Gertrud suchte ihren Arbeitsteil draußen, wo die Seile von Obstbaum zu Obstbaum gespannt waren. Da konnte sie, während sie die Leinwandtücher mit den Kluppen heftete, still ihren Gedanken nachhängen. Die Vögel, die ihre Lieder laut, fast aufdringlich aus den Kronen in den herbfrischen, glanzvollen Frühlingsmorgen schmetterten, störten sie nicht. Sie waren ja nur die Sänger der Freude, die sie selber im Herzen trug. Was ist es Wonniges und Seelenerquickendes um einen lachenden Frühlingsmorgen! Jedes Wesen denkt: Ich bin –ich bin! –und jeder Laut ist ein Dankgebet zur Sonne.

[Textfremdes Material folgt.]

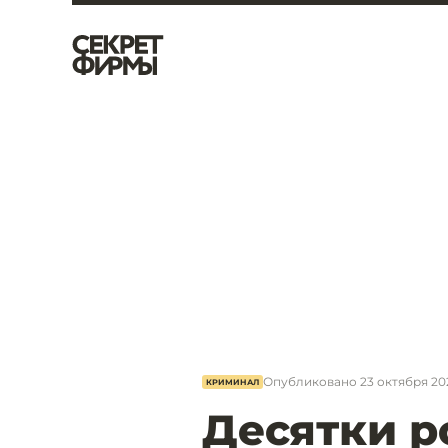
Опубликовано
23 октября 20
КРИМИНАЛ
Десятки р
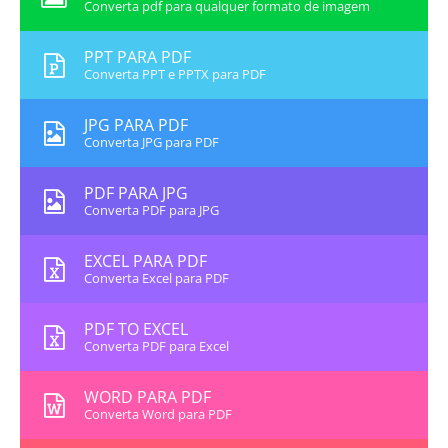
Converta pdf para qualquer formato de imagem
PPT PARA PDF
Converta PPT e PPTX para PDF
JPG PARA PDF
Converta JPG para PDF
PDF PARA JPG
Converta PDF para JPG
EXCEL PARA PDF
Converta Excel para PDF
PDF TO EXCEL
Converta PDF para Excel
WORD PARA PDF
Converta Word para PDF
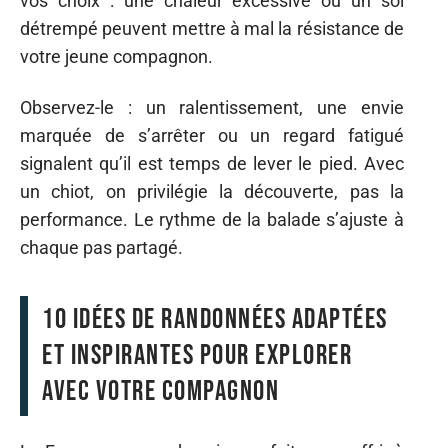
vos choix : une chaleur excessive ou un sol
détrempé peuvent mettre à mal la résistance de
votre jeune compagnon.
Observez-le : un ralentissement, une envie
marquée de s’arrêter ou un regard fatigué
signalent qu’il est temps de lever le pied. Avec
un chiot, on privilégie la découverte, pas la
performance. Le rythme de la balade s’ajuste à
chaque pas partagé.
10 idées de randonnées adaptées
et inspirantes pour explorer
avec votre compagnon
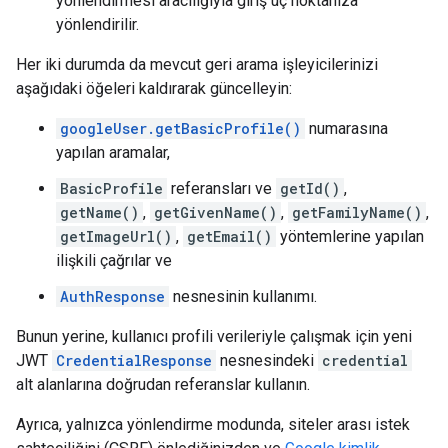
yönlendirmesi aracılığıyla giriş uç noktanıza
yönlendirilir.
Her iki durumda da mevcut geri arama işleyicilerinizi
aşağıdaki öğeleri kaldırarak güncelleyin:
googleUser.getBasicProfile()
numarasına
yapılan aramalar,
BasicProfile
referansları ve
getId()
,
getName()
,
getGivenName()
,
getFamilyName()
,
getImageUrl()
,
getEmail()
yöntemlerine yapılan
ilişkili çağrılar ve
AuthResponse
nesnesinin kullanımı.
Bunun yerine, kullanıcı profili verileriyle çalışmak için yeni
JWT
CredentialResponse
nesnesindeki
credential
alt alanlarına doğrudan referanslar kullanın.
Ayrıca, yalnızca yönlendirme modunda, siteler arası istek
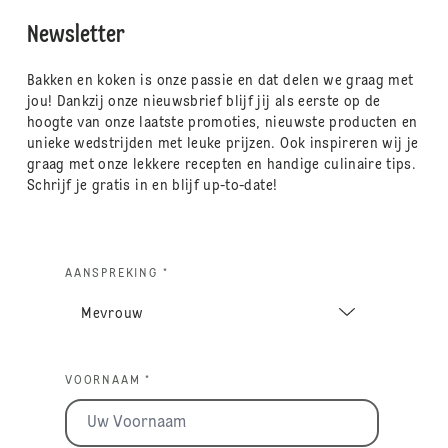
Newsletter
Bakken en koken is onze passie en dat delen we graag met
jou! Dankzij onze nieuwsbrief blijf jij als eerste op de
hoogte van onze laatste promoties, nieuwste producten en
unieke wedstrijden met leuke prijzen. Ook inspireren wij je
graag met onze lekkere recepten en handige culinaire tips.
Schrijf je gratis in en blijf up-to-date!
AANSPREKING *
VOORNAAM *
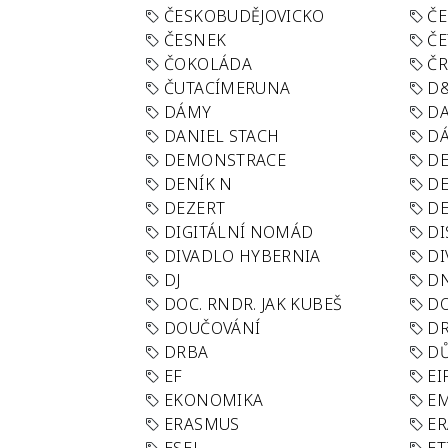
ČESKOBUDĚJOVICKO
ČE
ČESNEK
ČE
ČOKOLÁDA
Č
ČUTACÍMERUNA
D
DÁMY
D
DANIEL STACH
D
DEMONSTRACE
DE
DENÍK N
DE
DEZERT
D
DIGITÁLNÍ NOMÁD
DI
DIVADLO HYBERNIA
DI
DJ
D
DOC. RNDR. JAK KUBEŠ
D
DOUČOVÁNÍ
D
DRBA
DŮ
EF
EI
EKONOMIKA
E
ERASMUS
E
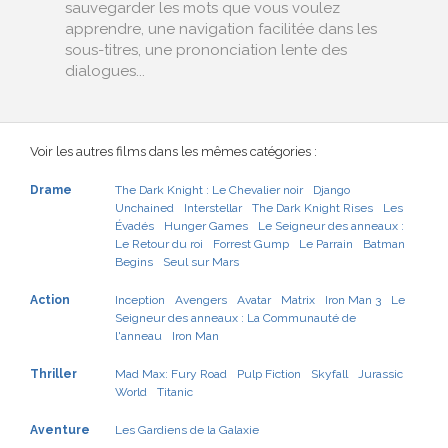
sauvegarder les mots que vous voulez
apprendre, une navigation facilitée dans les
sous-titres, une prononciation lente des
dialogues...
Voir les autres films dans les mêmes catégories :
Drame
The Dark Knight : Le Chevalier noir
Django
Unchained
Interstellar
The Dark Knight Rises
Les
Évadés
Hunger Games
Le Seigneur des anneaux :
Le Retour du roi
Forrest Gump
Le Parrain
Batman
Begins
Seul sur Mars
Action
Inception
Avengers
Avatar
Matrix
Iron Man 3
Le
Seigneur des anneaux : La Communauté de
l'anneau
Iron Man
Thriller
Mad Max: Fury Road
Pulp Fiction
Skyfall
Jurassic
World
Titanic
Aventure
Les Gardiens de la Galaxie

Drüben an der Hauswand auf dem Gerüste stand Balz in seinem Arbeitskittel und pfiff seelenvergnügt in die blaue Luft, als freue er sich noch über den gestrigen Ritt.
Was kümmerte sie Balz? Sie dachte an Röbi.
Früh um sechs Uhr war er mit dem Vater ins Runstal gegangen, wo etliche zwanzig Mann an der Hebung des Wasserbruches arbeiteten, und der Gedanke, daß sich die beiden wieder in herzlichem Frieden gefunden hatten, war ihr eine Quelle des Glücks.
Ihre Seele überflog die letzten zwei Jahre. In der schweren Zeit, da sie mit dem Vater um den Verlust der tapferen Mutter trauerte, war es wie eine Offenbarung über sie gekommen, daß Röbi seinen Vormund doch nur ihretwegen fleißiger besuchte, als Anhänglichkeit und Notwendigkeit erforderten. War die Entdeckung für sie eine Freude oder ein Schreck? –Beides zugleich, jedenfalls eine große Überraschung, die wie ein Wunder in ihr Leben trat. Ihr Herz schlug ihm stürmisch entgegen, aber ihr war, sie müsse sich vor Gott und Menschen, selbst vor den Bäumen und Blumen des Waldes ihrer Liebe schämen. Am meisten vor dem Vater! Und leicht ließ sie Röbi die Werbung nicht werden. Sie wies ihn stets wieder mit einer Anspielung auf seine Nachbarin Gritli Geißmann zurück –zwei-, dreimal so heftig, daß einem anderen die Lust vergangen wäre, wiederzukommen. Jedesmal aber weinte sie hinterher bitterlich, daß sie aus unbegreiflichem Trieb, einer Wehrhaftigkeit, die sie selber nicht begriff, herb und hart gegen ihn sein mußte! So bis in den letzten Herbst.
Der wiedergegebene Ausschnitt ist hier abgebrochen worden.